Demick: Free time is pretty much on the weekends. It’s up to the individual when they want to decide they have free time. I leave my room at 6 in the morning; I get back around 7–8 at night. If you have an hour between classes, you can’t use it to take a nap or do video games; you have to prioritize. I personally have decided that my free time is going to be Friday and Saturday. Sunday, I catch up or get ahead on work so that I’m not stressed all week.
In my free time, the team all hangs out. We all watch movies together and go to dinner and stuff. It’s kinda nice that we hang out together outside of practice and pool so that inside practice we can support each other and know what each other is going through.
Technique: We’re trying to highlight some of the misconceptions people have about student-athletes. Do you have any experience with that?
Demick: I have had a little bit of experience, yeah, mostly revolving around group projects and meeting times outside of class. Our presence in the classroom is not the problem; it’s our availability outside the classroom just because we do have practices and workouts and stuff like that. That’s where I feel the biggest misconception is. Then again, that varies sport by sport.
Technique: How has the Total Person Program helped you?
Demick: It proves that the Athletic Association and the school as a whole care more about just us being athletes. It proves they care about us as individuals after Georgia Tech and when we graduate. Our talks are anywhere from how to handle finances to how to be a better leader, stuff like that. It prepares us for our future. I definitely think the opportunities I’ve had to be a leader in the Total Person Program have helped me be a leader in the team and be a leader in classrooms. Skills like that, through experience and listening to how other people have handled their situations.
Technique: How have they helped you specifically with leadership?

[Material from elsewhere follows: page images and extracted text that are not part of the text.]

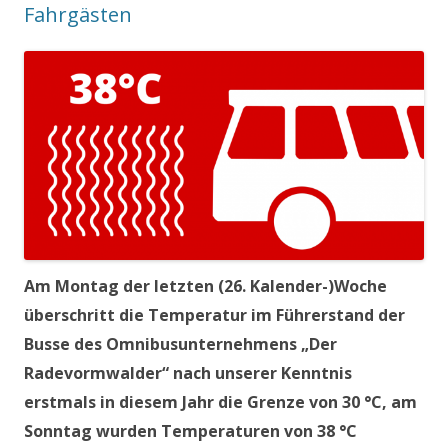
Fahrgästen
Am Montag der letzten (26. Kalender-)Woche
überschritt die Temperatur im Führerstand der
Busse des Omnibusunternehmens „Der
Radevormwalder“ nach unserer Kenntnis
erstmals in diesem Jahr die Grenze von 30 °C, am
Sonntag wurden Temperaturen von 38 °C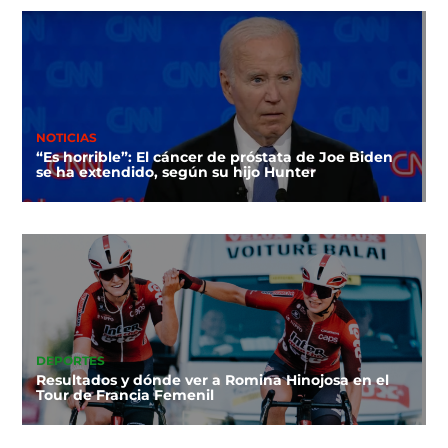
NOTICIAS
“Es horrible”: El cáncer de próstata de Joe Biden
se ha extendido, según su hijo Hunter
DEPORTES
Resultados y dónde ver a Romina Hinojosa en el
Tour de Francia Femenil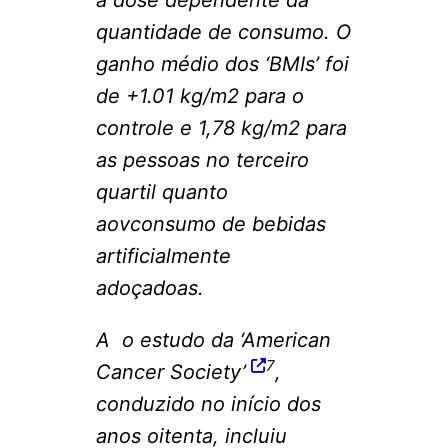
quantidade de consumo. O
ganho médio dos ‘BMIs’ foi
de +1.01 kg/m2 para o
controle e 1,78 kg/m2 para
as pessoas no terceiro
quartil quanto
aovconsumo de bebidas
artificialmente
adoçadoas.
A o estudo da ‘American
7
Cancer Society’
,
conduzido no início dos
anos oitenta, incluiu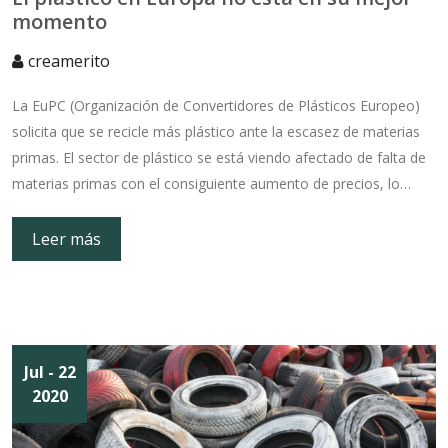
momento
creamerito
La EuPC (Organización de Convertidores de Plásticos Europeo)
solicita que se recicle más plástico ante la escasez de materias
primas. El sector de plástico se está viendo afectado de falta de
materias primas con el consiguiente aumento de precios, lo…
Leer más
Jul
- 22
2020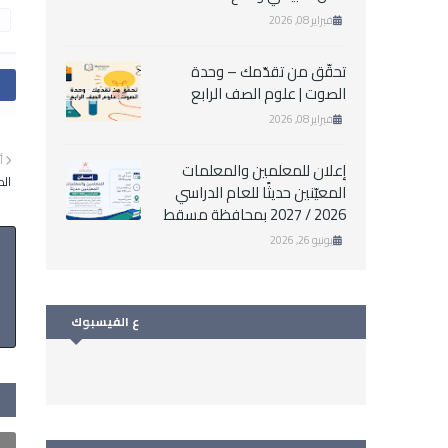
فبراير 08, 2026
تحقّق من تقدّمك – وحدة
الصوت | علوم الصف الرابع
فبراير 08, 2026
أ
إعلان للمعلمين والمعلمات
الدو
المعيّنين حديثًا للعام الدراسي
2026 / 2027 بمحافظة مسقط
يونيو 26, 2026
ع الفيسبوك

Demick: Well, I’m on the student-athlete advisory board. It’s a group of maybe 30–40 athletes. We plan events for the entire athletic department, and I’m the secretary on that. Through formal positions and also through opportunities, like we are so involved in community service and just reaching out to the community — Girls on the Run, Special Olympics, stuff like that. Being able to have that other outlet and realizing that there is more important stuff than just athletics, through small things. Community service and stuff like that.
Technique: Some non-athletes say that athletes aren’t able to experience what Tech has to offer. Do you feel like you’re experiencing Tech?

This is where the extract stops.